Dhaka, Senin -
Aktivitas sekolah dan pusat bisnis terpaksa dihentikan. Jalan-jalan utama antara ibu kota Banglades, Dhaka, dan kota terbesar kedua, Chittagong, terlihat sepi, demikian pula jalan tol dalam kota. Massa yang mengamuk membongkar rel kereta api dan membakar gerbong.
Mereka juga menyerang polisi dan pegawai pemerintah. Rumah milik pendukung pemerintah dibakar. Polisi membalas dengan gas air mata dan tembakan. Selain itu, para pengunjuk rasa juga memblokade tol ke tujuan wisata populer Cox’s Bazaar.
Blokade itu menyebabkan ratusan pelancong terperangkap, sebagian adalah wisatawan asing. Aparat keamanan bersiaga di beberapa daerah, terutama Dhaka, dengan kekuatan sekitar 10.000 polisi dan anggota batalion Reaksi Cepat.
Kepala kepolisian setempat, Azad Miah, mengatakan, lebih dari 3.000 turis meninggalkan Banglades sejak Kamis pekan lalu, sedangkan 700 wisatawan masih tertahan.
Sebelumnya, pemerintah melarang masyarakat berunjuk rasa dan berkumpul setidaknya di empat kota untuk mengakhiri kekacauan. Akan tetapi, kerusuhan yang terjadi sejak 21 Januari itu terus terjadi dan menyebabkan jatuhnya korban.
Sepanjang Senin, sedikitnya tiga pengunjuk rasa tewas dan belasan orang terluka akibat bentrokan. Kerusuhan dipicu vonis hukuman mati untuk Delwar Hossain Sayedee (73), petinggi Partai Jamaat-e-Islami, partai Islam terbesar di Banglades, Kamis lalu. Sayedee dinyatakan bersalah terkait kejahatan perang dalam perang kemerdekaan melawan Pakistan tahun 1971.
Sayedee juga dituduh sebagai pemuka agama yang menyebarkan hasutan serta didakwa bersalah karena penganiayaan dan pemerkosaan saat perang kemerdekaan berlangsung.
Pemerintah menuduh sejumlah pemimpin Jamaat-e-Islami sebagai kelompok yang pro-milisi Pakistan dan dinilai bersalah atas pembunuhan besar-besaran selama perang. Korban tewas akibat perang itu diperkirakan 300.00-500.000 orang.

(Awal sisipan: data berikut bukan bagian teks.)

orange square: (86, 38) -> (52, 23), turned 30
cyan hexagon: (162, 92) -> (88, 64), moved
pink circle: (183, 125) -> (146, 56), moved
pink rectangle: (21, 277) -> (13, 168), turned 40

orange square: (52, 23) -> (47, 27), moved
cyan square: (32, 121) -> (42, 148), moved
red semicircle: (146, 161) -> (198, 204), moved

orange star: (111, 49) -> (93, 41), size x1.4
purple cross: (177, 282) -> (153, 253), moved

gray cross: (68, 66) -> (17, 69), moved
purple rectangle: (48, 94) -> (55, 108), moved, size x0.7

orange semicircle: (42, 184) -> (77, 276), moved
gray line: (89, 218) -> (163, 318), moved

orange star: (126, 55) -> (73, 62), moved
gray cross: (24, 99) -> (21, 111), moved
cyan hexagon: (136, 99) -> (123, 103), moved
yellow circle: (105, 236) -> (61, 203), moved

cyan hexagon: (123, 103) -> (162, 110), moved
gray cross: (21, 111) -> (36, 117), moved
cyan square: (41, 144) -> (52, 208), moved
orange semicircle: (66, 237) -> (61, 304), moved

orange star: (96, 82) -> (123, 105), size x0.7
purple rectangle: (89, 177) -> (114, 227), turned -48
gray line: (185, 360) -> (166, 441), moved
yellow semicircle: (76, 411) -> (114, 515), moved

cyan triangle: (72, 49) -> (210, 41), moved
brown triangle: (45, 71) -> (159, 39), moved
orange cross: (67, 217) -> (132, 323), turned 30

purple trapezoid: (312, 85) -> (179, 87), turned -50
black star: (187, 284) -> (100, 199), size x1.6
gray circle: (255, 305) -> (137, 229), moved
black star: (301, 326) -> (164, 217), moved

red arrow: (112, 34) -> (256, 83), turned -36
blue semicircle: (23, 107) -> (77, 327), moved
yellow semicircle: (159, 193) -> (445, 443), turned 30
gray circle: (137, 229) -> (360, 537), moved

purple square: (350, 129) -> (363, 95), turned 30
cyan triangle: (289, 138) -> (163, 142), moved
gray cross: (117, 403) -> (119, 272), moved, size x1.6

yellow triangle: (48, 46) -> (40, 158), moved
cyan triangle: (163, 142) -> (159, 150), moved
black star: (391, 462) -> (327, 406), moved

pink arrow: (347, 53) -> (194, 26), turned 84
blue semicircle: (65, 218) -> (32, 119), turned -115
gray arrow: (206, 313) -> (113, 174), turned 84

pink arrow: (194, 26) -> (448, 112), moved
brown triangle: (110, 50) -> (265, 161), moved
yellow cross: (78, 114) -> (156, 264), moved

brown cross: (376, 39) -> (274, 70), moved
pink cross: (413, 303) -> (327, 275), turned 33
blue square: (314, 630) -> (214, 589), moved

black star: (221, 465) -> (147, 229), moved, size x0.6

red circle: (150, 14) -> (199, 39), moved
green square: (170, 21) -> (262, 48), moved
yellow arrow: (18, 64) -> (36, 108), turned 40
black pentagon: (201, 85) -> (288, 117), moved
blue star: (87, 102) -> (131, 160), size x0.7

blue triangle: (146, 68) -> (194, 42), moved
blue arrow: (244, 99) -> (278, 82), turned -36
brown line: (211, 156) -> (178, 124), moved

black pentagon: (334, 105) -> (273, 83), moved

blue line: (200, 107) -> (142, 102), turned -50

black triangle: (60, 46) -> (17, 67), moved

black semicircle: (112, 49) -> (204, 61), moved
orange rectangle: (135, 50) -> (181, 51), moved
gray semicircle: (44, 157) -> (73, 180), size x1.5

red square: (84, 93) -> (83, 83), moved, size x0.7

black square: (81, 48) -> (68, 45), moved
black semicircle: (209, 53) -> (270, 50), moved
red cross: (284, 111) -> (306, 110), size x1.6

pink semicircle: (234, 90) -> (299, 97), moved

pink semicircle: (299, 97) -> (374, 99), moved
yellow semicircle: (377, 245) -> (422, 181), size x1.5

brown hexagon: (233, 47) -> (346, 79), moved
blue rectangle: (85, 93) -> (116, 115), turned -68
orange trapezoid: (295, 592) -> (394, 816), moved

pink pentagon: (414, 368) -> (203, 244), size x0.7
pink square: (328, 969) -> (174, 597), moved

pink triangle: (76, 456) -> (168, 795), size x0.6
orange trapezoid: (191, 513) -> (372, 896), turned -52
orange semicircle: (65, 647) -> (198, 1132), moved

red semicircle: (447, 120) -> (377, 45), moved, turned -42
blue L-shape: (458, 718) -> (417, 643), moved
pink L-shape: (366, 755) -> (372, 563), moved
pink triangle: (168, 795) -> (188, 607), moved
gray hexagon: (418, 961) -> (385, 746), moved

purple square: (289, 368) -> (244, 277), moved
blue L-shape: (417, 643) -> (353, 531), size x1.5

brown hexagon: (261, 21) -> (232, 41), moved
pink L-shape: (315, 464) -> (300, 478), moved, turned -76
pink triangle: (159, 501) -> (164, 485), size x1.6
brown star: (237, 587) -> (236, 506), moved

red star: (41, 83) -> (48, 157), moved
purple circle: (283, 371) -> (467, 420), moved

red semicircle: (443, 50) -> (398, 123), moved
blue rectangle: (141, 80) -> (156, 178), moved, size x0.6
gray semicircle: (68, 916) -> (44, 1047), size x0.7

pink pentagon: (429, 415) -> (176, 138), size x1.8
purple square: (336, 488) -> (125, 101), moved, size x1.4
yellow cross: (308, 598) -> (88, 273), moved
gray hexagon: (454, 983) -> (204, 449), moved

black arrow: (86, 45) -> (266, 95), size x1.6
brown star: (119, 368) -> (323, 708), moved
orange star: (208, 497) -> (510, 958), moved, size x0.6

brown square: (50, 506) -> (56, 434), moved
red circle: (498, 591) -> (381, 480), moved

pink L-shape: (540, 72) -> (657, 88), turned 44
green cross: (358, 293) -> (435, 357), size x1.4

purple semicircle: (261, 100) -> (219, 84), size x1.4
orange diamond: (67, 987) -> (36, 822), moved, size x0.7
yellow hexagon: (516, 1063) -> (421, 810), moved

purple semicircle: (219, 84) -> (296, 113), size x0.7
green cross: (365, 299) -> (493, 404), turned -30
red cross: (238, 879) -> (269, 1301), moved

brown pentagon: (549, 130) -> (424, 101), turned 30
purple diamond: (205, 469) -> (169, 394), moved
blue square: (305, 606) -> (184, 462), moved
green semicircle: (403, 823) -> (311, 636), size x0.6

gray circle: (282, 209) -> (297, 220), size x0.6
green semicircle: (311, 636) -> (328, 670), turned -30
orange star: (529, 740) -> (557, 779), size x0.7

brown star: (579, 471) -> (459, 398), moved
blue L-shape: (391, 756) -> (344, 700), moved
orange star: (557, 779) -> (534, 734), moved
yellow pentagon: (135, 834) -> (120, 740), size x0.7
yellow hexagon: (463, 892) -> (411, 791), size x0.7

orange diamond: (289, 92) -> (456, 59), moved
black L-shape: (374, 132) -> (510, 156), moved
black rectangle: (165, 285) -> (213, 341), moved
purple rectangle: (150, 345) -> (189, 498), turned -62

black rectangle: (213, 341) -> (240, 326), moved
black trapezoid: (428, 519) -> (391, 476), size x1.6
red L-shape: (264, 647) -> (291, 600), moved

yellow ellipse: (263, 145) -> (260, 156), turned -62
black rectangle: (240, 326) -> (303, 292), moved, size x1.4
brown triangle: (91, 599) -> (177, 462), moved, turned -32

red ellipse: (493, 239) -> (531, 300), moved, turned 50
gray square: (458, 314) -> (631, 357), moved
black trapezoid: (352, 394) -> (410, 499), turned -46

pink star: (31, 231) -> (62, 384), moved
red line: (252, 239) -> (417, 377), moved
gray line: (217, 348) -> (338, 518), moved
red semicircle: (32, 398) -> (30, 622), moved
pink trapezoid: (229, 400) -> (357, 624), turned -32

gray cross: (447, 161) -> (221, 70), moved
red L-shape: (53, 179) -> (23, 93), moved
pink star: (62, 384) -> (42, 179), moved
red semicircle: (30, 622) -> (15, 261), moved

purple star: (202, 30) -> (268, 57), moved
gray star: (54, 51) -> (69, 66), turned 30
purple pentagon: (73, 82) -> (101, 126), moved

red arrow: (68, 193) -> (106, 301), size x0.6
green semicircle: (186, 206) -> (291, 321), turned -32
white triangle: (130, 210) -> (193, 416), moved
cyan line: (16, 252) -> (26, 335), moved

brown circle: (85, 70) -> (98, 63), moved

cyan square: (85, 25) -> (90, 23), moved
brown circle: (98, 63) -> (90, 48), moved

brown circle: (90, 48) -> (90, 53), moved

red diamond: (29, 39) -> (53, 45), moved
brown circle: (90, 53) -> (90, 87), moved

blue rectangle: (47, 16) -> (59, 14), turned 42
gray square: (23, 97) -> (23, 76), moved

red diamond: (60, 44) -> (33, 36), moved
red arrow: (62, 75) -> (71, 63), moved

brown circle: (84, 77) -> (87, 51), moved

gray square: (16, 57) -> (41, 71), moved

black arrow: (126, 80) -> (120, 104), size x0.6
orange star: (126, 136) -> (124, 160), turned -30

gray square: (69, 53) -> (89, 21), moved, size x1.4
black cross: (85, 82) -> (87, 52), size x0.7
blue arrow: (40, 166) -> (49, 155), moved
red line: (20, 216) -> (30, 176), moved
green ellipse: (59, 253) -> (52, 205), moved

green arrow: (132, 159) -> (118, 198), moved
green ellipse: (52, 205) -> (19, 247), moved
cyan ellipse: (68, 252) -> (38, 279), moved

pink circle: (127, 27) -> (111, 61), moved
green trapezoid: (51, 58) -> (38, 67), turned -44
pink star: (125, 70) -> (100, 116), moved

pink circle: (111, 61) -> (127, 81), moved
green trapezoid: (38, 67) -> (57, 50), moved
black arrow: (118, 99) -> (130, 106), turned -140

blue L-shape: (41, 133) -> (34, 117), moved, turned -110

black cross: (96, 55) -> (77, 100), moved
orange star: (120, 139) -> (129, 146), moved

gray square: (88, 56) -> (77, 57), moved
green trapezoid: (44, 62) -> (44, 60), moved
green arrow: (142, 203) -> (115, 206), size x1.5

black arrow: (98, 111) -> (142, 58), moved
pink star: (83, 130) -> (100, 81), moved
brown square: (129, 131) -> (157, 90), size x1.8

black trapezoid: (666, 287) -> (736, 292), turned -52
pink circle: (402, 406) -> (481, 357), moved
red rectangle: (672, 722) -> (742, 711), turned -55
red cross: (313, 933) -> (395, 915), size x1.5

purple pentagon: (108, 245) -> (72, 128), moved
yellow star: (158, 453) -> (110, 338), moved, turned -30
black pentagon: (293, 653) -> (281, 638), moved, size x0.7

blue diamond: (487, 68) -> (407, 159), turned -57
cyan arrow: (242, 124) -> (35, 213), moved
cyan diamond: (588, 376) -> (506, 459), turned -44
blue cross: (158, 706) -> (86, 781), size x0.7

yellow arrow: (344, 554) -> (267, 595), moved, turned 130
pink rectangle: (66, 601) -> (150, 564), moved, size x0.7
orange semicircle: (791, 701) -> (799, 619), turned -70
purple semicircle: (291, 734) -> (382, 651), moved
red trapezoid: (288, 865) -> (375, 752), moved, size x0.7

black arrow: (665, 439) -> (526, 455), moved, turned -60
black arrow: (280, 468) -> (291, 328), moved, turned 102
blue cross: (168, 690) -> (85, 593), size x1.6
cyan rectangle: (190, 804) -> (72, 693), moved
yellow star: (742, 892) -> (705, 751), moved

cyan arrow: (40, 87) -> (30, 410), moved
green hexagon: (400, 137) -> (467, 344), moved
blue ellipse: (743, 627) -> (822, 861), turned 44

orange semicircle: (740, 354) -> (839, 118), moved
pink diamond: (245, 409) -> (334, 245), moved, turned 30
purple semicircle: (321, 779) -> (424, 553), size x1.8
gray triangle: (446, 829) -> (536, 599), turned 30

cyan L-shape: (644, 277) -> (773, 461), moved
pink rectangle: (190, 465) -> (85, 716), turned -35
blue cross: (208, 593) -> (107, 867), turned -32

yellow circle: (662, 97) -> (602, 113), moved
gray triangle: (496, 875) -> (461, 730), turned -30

Pejabat kota Kolaroa, Hossain Shawkat, menjelaskan, polisi paramiliter yang menjaga perbatasan di Kolaroa, selatan Banglades, menembak mati dua orang saat sekitar 1.000 pengunjuk rasa mencoba menyerang dengan tongkat dan batu. Di Ullapara, timur laut Banglad6es, seorang pengunjuk rasa meninggal dalam perjalanan ke rumah sakit setelah polisi memberondong ratusan pemrotes.
Mereka menuntut penundaan pengadilan kejahatan perang. Jamaat-e-Islami menyatakan pengadilan itu sangat politis, bertujuan menghancurkan partai oposisi, dan bukan untuk menegakkan keadilan.